Arts and Architecture

Design and computation theorist to discuss his book on shape grammars

George Stiny Credit: Provided. All Rights Reserved.

UNIVERSITY PARK, Pa. — The Stuckeman School in the College of Arts and Architecture at Penn State will host a lecture by design and computation theorist George Stiny, “Shapes of Imagination,” on March 18 at 4 p.m. in the Stuckeman Jury Space.

The lecture will be based on Stiny’s book, “Shapes of Imagination: Calculating in Coleridge’s Magical Realm” (Massachusetts Institute of Technology, 2022), where he explores intersections of visual calculating and shape grammars with design and art. Introduced by Stiny and James Gips, shape grammars are a class of production systems used to generate computational geometric shapes.

Stiny’s work shows design as not only functional problem-solving but as a cultural and philosophical idea for human experiences. He calculates in an embedded-fuse cycle, a system that is developed using embedded hardware and software to go through the process of analysis, design and implementation, which makes computers a special series of shape grammars for design. These systems are scalable, reliable and fast in performance.

In his lecture, Stiny will illustrate how imagination and shape grammars are at the center of art and architecture.

“I go from Alberti to Siza and from AI and parametric design to the magic of shape grammars,” Stiny said. “The goal is pure delight.”

Stiny is a professor in the Department of Architecture at the Massachusetts Institute of Technology, after 15 years of teaching at the University of California Los Angeles (UCLA).

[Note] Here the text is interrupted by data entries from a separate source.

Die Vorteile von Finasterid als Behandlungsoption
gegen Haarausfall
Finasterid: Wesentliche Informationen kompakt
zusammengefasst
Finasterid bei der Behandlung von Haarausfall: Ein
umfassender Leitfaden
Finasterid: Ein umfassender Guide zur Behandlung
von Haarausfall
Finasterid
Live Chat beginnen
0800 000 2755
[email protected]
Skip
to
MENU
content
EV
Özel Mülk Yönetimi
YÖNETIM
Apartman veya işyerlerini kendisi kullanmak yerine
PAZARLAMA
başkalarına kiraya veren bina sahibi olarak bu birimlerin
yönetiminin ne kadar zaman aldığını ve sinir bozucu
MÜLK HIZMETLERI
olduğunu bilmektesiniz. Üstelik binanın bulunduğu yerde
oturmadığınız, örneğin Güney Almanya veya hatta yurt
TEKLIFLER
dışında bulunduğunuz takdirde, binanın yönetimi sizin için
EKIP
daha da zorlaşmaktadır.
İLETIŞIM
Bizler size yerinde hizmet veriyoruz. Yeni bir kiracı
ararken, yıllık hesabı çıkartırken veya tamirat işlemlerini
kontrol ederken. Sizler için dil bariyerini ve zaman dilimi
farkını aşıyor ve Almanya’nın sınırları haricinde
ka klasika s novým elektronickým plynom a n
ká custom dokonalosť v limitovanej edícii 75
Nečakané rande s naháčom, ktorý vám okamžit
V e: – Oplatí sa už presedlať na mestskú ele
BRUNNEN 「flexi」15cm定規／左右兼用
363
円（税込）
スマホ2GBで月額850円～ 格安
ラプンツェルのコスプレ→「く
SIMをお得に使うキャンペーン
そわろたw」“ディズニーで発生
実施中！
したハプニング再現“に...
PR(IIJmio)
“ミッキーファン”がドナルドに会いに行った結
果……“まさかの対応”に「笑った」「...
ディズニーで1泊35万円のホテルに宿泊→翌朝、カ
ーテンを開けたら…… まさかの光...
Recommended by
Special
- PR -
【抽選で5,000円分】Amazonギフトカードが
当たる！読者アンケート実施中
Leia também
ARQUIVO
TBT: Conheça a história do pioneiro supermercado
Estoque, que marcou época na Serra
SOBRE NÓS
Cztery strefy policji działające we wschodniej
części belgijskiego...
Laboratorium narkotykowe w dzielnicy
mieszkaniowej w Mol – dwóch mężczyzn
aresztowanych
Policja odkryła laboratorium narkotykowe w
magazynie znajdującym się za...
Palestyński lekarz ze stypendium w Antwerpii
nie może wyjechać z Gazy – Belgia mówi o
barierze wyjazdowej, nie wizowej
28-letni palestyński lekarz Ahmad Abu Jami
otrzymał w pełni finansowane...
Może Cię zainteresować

Stiny has also taught at the University of Sydney, the Royal College of Art (London) and the Open University.

He holds a doctorate in engineering from UCLA. Stiny is a member of the editorial boards of Planning and Design: Environment and Planning B and Languages of Design.

Stiny has written several other books, including “Pictorial and Formal Aspects of Shape and Shape Grammars (Birkhäuser, 1975); “Shape: Talking about Seeing and Doing (MIT, 2006); and with Gips, “Algorithmic Aesthetics: Computer Models for Criticism and Design in the Arts (University of California, 1978).